Soleure COSIAP 3 novembre 2005

Mesdames et Messieurs, permettez-moi de vous saluer
et de remercier les organisateurs de m’avoir conviée à
cette conférence.

Je me présente : je suis responsable de la rubrique
suisse et de la rubrique économique de L’Hebdo,
auparavant j’ai notamment travaillé à 24 Heures en
rubrique économique, puis en politique vaudoise et
fédérale.

Avant de rejoindre L’Hebdo il y a deux ans et demi, j’ai
travaillé une petite année comme Déléguée à la
communication du Département des institutions et des
relations extérieures du canton de Vaud, dirigé par le
Conseiller d’Etat Pierre Chiffelle. Manière de passer de
l’autre côté du miroir, une expérience très enrichissante
pour voir comment le travail des journalistes est perçu.
Enfin, il me paraît utile de vous signaler que je donne un
cours au Centre romand de formation des journalistes à
Lausanne sur les relations entre politiciens et
journalistes.

Un des premiers points que je mentionne lors de ce
cours et dont je tiens aussi à vous faire part, c’est une
rappel historique :

La liberté de la presse et les partis sont des
enfants de la révolution. La Gazette de Lausanne,
fondée en 1798 et dont le journal Le Temps est le
successeur, se voulait un journal d’opinion au service
d’une idée alors totalement neuve chez nous, la
démocratie, l’égalité des droits entre citoyens.
Auparavant, il existait en Suisse des Feuilles d’avis, au
sens de feuilles d’annonces, par exemple la Feuille d’avis
de Lausanne, Feuille d’avis de Neuchâtel, devenus 24
heures, et l’Express.
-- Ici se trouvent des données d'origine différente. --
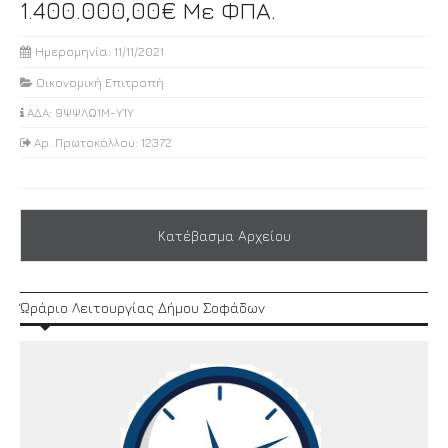
1.400.000,00€ Με ΦΠΑ.
Ημερομηνία: 11/11/2021
Οικονομική Επιτροπή
ΑΔΑ: 9ΨΨΛΩ1Μ-Υ1Υ
Αρ. Πρωτοκόλλου: 12372
Κατέβασμα Αρχείου
Ώράριο Λειτουργίας Δήμου Σοφάδων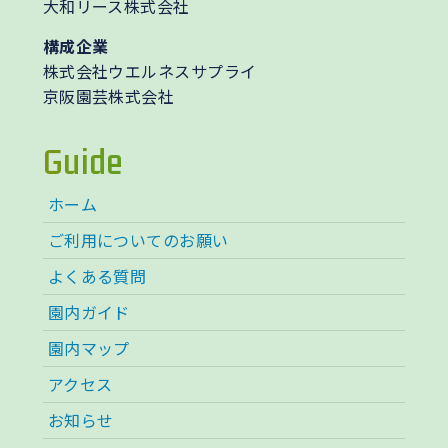
大和リース株式会社
構成企業
株式会社ウエルネスサプライ
京阪園芸株式会社
Guide
ホーム
ご利用についてのお願い
よくある質問
園内ガイド
園内マップ
アクセス
お知らせ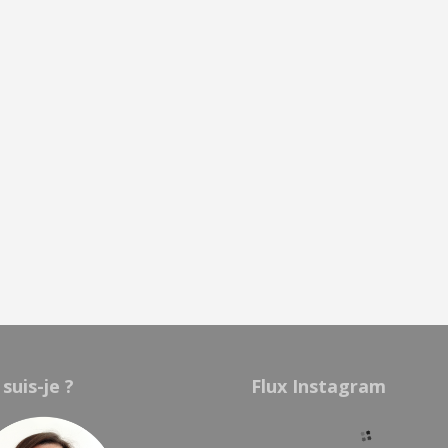
 suis-je ?
Flux Instagram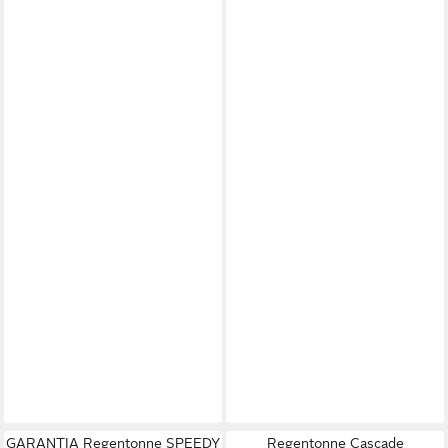
GARANTIA Regentonne SPEEDY
Regentonne Cascade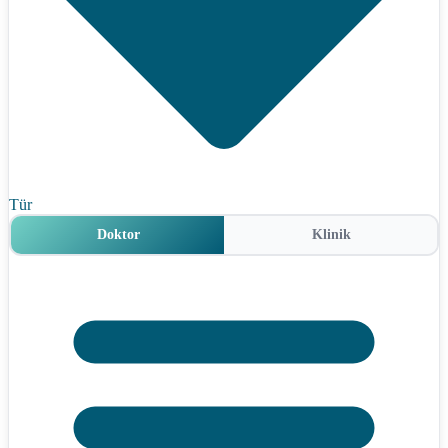
Tür
Doktor
Klinik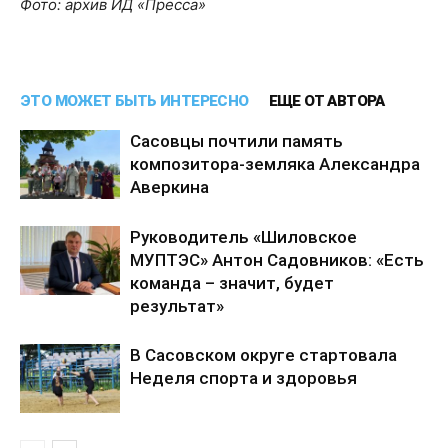
Фото: архив ИД «Пресса»
ЭТО МОЖЕТ БЫТЬ ИНТЕРЕСНО
ЕЩЕ ОТ АВТОРА
Сасовцы почтили память
композитора-земляка Александра
Аверкина
Руководитель «Шиловское
МУПТЭС» Антон Садовников: «Есть
команда – значит, будет
результат»
В Сасовском округе стартовала
Неделя спорта и здоровья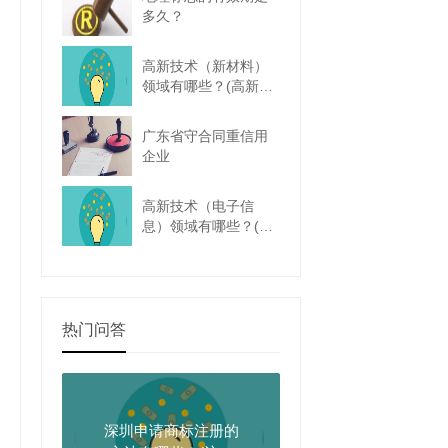
多久？
高新技术（新材料）
领域有哪些？(高新技
术领域新材料包括哪
些)
广东省守合同重信用
企业
高新技术（电子信
息）领域有哪些？(高
新技术企业电子信息
行业)
热门问答
深圳申请商标注册的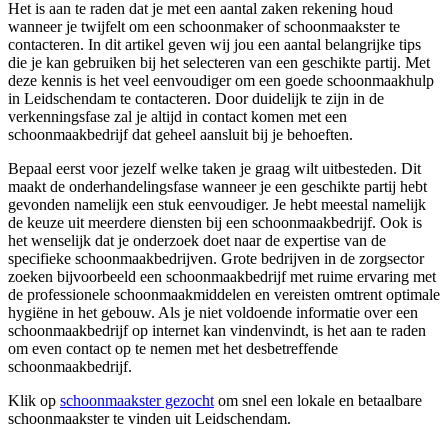
Het is aan te raden dat je met een aantal zaken rekening houd
wanneer je twijfelt om een schoonmaker of schoonmaakster te
contacteren. In dit artikel geven wij jou een aantal belangrijke tips
die je kan gebruiken bij het selecteren van een geschikte partij. Met
deze kennis is het veel eenvoudiger om een goede schoonmaakhulp
in Leidschendam te contacteren. Door duidelijk te zijn in de
verkenningsfase zal je altijd in contact komen met een
schoonmaakbedrijf dat geheel aansluit bij je behoeften.
Bepaal eerst voor jezelf welke taken je graag wilt uitbesteden. Dit
maakt de onderhandelingsfase wanneer je een geschikte partij hebt
gevonden namelijk een stuk eenvoudiger. Je hebt meestal namelijk
de keuze uit meerdere diensten bij een schoonmaakbedrijf. Ook is
het wenselijk dat je onderzoek doet naar de expertise van de
specifieke schoonmaakbedrijven. Grote bedrijven in de zorgsector
zoeken bijvoorbeeld een schoonmaakbedrijf met ruime ervaring met
de professionele schoonmaakmiddelen en vereisten omtrent optimale
hygiëne in het gebouw. Als je niet voldoende informatie over een
schoonmaakbedrijf op internet kan vindenvindt, is het aan te raden
om even contact op te nemen met het desbetreffende
schoonmaakbedrijf.
Klik op
schoonmaakster gezocht
om snel een lokale en betaalbare
schoonmaakster te vinden uit Leidschendam.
Dès la chute de l’Ancien Régime et
l’instauration de la liberté de la presse, la presse
politique s’est développe dans tous les cantons. Chaque
parti avait son organe. Les grands noms qui signaient
dans la Gazette de Lausanne ou la Nouvelle Revue par
exemple étaient souvent des politiciens actifs, députés
ou même Conseillers nationaux. L’apogée de cette
coexistence naturelle et harmonieuse entre politciens et
journalistes se situe au tournant du XXième siècle
jusqu’à la première guerre mondiale.

Tempi passati, comme disent les Italiens, ces temps sont
révolus.

Après deux siècles de compagnonnage au service de la
démocratie, il faut malheureusement constater que
journalistes et politiciens forment désormais une sorte
de couple infernal, ils ne sont plus très loin de se
considérer mutuellement comme un mal nécessaire, ils
s’accablent de reproches. En la matière, la Suisse
n’échappe pas à cette tendance lourde que l’on constate
dans la plupart des vieilles démocraties occidentales. Discrédités, les politiciens passent pour être « tous
pourris », et nous autres journalistes n’avons pas non
plus meilleure réputation, nous passons pour des
manipulateurs sans scrupules.

Vous le savez, régulièrement, les instituts de sondage
évaluent la crédibilité des différentes catégories
professionnelles. Ainsi une enquête citée par le Temps
en novembre 2004 indiquait qu’en Europe les médecins
étaient crédités d’un taux de confiance de 40%, suivis
par les hommes d’église 35 % de confiance. Selon le
même classement, nous les journalistes inspirons 5% de
confiance, et les politiciens 2%.

Pas franchement terrible.

Si le couple journaliste-politicien subit la même opprobre
de l’opinion publique, il est au bord du divorce.
Témoigne de cette mésentente une déclaration de
Moritz Leuenberger, chef du Département de
l’environnement, des transports, et de la communication.
Lors d’une rencontre avec les éditeurs romands en
janvier 2004, il a notamment dénoncé « une tendance
des médias à l’impatience et à l’instantanéité, qui
conduit à une politique d’annonce, une politique du mot
et non de l’action ». Il s’est aussi demandé quelle était
la pertinence de la thèse qui veut que « la presse ait un
devoir de contrôle et de critique et que la mission des
journalistes soit de dévoiler et de critiquer
systématiquement ». Selon lui la critique devrait
« éclairer », si elle n’a pour but que le changement pour
le changement, si donc la critique est gratuite, elle conduit à la polarisation politique _ tout est noir ou
blanc_ à des changements de plus en plus fréquents. Et
le conseiller fédéral d’en déduire pas moins que c’est un
jeu « dangereux pour l’équilibre régional, linguistique et
culturel de la Suisse ».

Voilà qui est grave et qui pose bien l’enjeu de la relation
politique/journaliste. Le journaliste est-il devenu un
animateur du show politique, ou bien peut-il,
doit-il retrouver sa mission d’information, de
construction du débat politique ?

Dans ce contexte, quels sont les atouts et les risques
des relations entre personnalités politiques et
journalistes ?

Commençons par les atouts !

Le système politique suisse se caractérise par une très
grande proximité, et je dirais même disponibilité, du
pouvoir politique. Il suffit de se rendre à l’étranger pour
le mesurer. Même si l’accès au Palais fédéral a été
récemment sécurisé, cet accès reste facile, et je crois
que la population comme les journalistes et le politiciens
sont attachés à cette immédiateté de contacts.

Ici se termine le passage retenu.